Innovation tour: Kitchener-Waterloo a surging hub of high-tech startup companies.

It’s hard to find a place to start when describing the startup scene in the Kitchener-Waterloo region – but perhaps the best place is the University of Waterloo.

That college is one of the foremost engineering entities in the world and spawned a variety of high-tech companies over the years, including Blackberry Limited (formerly Research in Motion) and D2L Corp.

But the university’s prominence and the corporations its students have created might have been isolated success stories. Instead, major institutional players from higher education, government and industry decided to take the region’s technological and intellectual assets and use them to build an inclusive community, said Chris Plunkett, director of external relations at Communitech.

The result: About 1,900 new startups in the past six years which have attracted about $650 million in investment and made the region an international symbol of entrepreneurship.

All that, just a two hour drive from Buffalo.

“People here believe they can create a world-beating company,” Plunkett said

The region’s growth is especially impressive because it survived the near-collapse of Blackberry, a onetime leader in smartphones which once had nearly 20,000 employees throughout the world but is down to around 6,000, according to the company’s most recent annual statement. That includes thousands of job cuts in Waterloo, but by the time Blackberry starting trending downward, the region’s momentum was too strong to stop.

The heart of the scene is an old industrial building in downtown Kitchener which became Communitech’s headquarters in 2010, after a roughly $100 million renovation funded by government and private money. The Communitech Hub now encompasses more than 50,000- square feet, offering everything from easy-access co-working memberships and leasable offices to high-pedigree incubator and accelerator programs (Buffalo-based law firm Phillips Lytle LLP has had an office there since 2011).

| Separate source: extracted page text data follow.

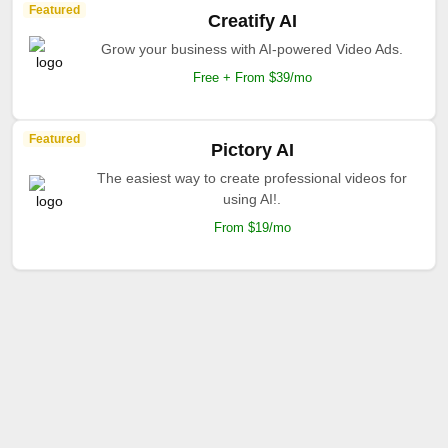
Featured
Creatify AI
Grow your business with AI-powered Video Ads.
Free + From $39/mo
Featured
Pictory AI
The easiest way to create professional videos for
using AI!.
From $19/mo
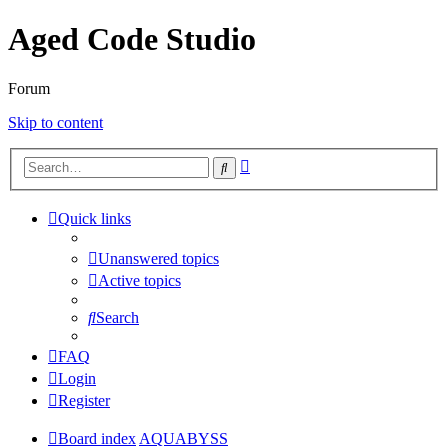
Aged Code Studio
Forum
Skip to content
Advanced
Search
search
Quick links
Unanswered topics
Active topics
Search
FAQ
Login
Register
Board index
AQUABYSS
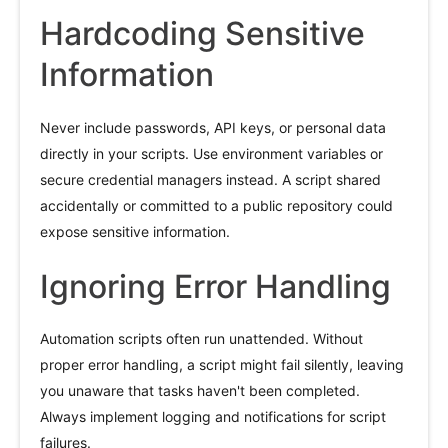
Hardcoding Sensitive
Information
Never include passwords, API keys, or personal data
directly in your scripts. Use environment variables or
secure credential managers instead. A script shared
accidentally or committed to a public repository could
expose sensitive information.
Ignoring Error Handling
Automation scripts often run unattended. Without
proper error handling, a script might fail silently, leaving
you unaware that tasks haven't been completed.
Always implement logging and notifications for script
failures.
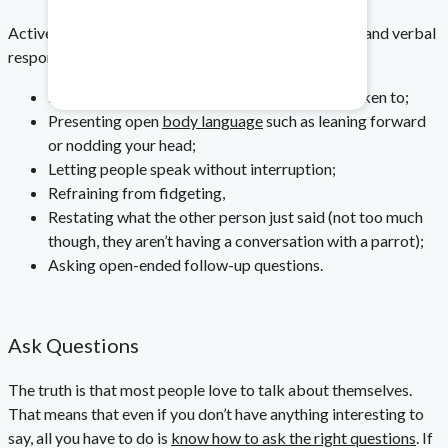
Healthcare & Pharma
Active listening is a combination of both non-verbal and verbal
responses. It looks like:
Mitigate data safety risks.
Making eye contact while speaking/being spoken to;
Presenting open
body language
such as leaning forward
or nodding your head;
Letting people speak without interruption;
Refraining from fidgeting,
Restating what the other person just said (not too much
though, they aren’t having a conversation with a parrot);
Asking open-ended follow-up questions.
Ask Questions
The truth is that most people love to talk about themselves.
That means that even if you don’t have anything interesting to
say, all you have to do is
know how to ask the right questions
. If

The facility includes enterprise space where some of the world’s most recognizable corporate names, such as Canon Inc. and Canadian Tire, employ R&D teams to work on new products. Google opened a major engineering office on the building’s second floor, and its operation has grown so much that Google is now building its own building nearby. D2L Corp.’s headquarters are also in the building.

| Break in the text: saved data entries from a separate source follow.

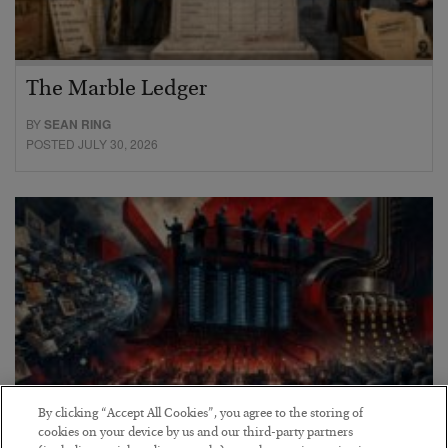
The Marble Ledger
BY
SEAN RING
POSTED JULY 30, 2026
By clicking “Accept All Cookies”, you agree to the storing of
cookies on your device by us and our third-party partners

It’s an impressive convergence that’s been widely recognized by the popular media. A recent story by The Globe and Mail was titled, “Startup city: The high-tech fever reshaping KitchenerWaterloo and all taking place near a $790 million transportation project that includes light rail through Kitchener and Waterloo – with a federal proposal to connect the system to Toronto’s light rail system.

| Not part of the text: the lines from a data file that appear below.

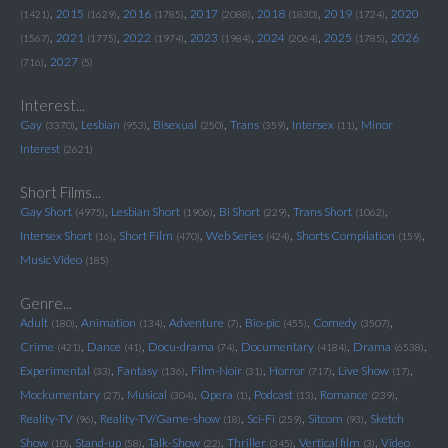
,
,
,
,
,
,
2015
2016
2017
2018
2019
2020
(1421)
(1629)
(1785)
(2088)
(1830)
(1724)
,
,
,
,
,
,
2021
2022
2023
2024
2025
2026
(1567)
(1775)
(1974)
(1984)
(2064)
(1785)
,
2027
(716)
(5)
Interest...
,
,
,
,
,
Gay
Lesbian
Bisexual
Trans
Intersex
Minor
(3370)
(953)
(250)
(359)
(11)
Interest
(2621)
Short Films...
,
,
,
,
Gay Short
Lesbian Short
Bi Short
Trans Short
(4975)
(1906)
(229)
(1062)
,
,
,
,
Intersex Short
Short Film
Web Series
Shorts Compilation
(16)
(470)
(424)
(159)
Music Video
(185)
Genre...
,
,
,
,
,
Adult
Animation
Adventure
Bio-pic
Comedy
(180)
(134)
(7)
(455)
(3507)
,
,
,
,
,
Crime
Dance
Docu-drama
Documentary
Drama
(421)
(41)
(74)
(4184)
(6538)
,
,
,
,
,
Experimental
Fantasy
Film-Noir
Horror
Live Show
(33)
(136)
(31)
(717)
(17)
,
,
,
,
,
Mockumentary
Musical
Opera
Podcast
Romance
(27)
(304)
(1)
(13)
(239)
,
,
,
,
Reality-TV
Reality-TV/Game-show
Sci-Fi
Sitcom
Sketch
(96)
(18)
(259)
(93)
,
,
,
,
,
Show
Stand-up
Talk-Show
Thriller
Vertical film
Video
(10)
(58)
(22)
(345)
(3)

But Plunkett said challenges do exist for the region’s startup scene as it looks toward the next stage in that evolution. In particular, Communitech is looking to move some of the energy from its facility into the rest of downtown Kitchener, where there are several recent condo projects but which hasn’t yet seen the dramatic impact one would expect from an internationally prominent entrepreneurial scene.

As its companies have grown in prominence and gained funding, Communitech has also found itself competing to keep its companies from moving to venture capital meccas such as Silicon Valley. It recently repositioned an accelerator program, now called Communitech Rev, to serve more mature funded companies.

“It’s exciting” Plunkett said of the atmosphere in Kitchener. “But there’s quite a lot more that we can do.”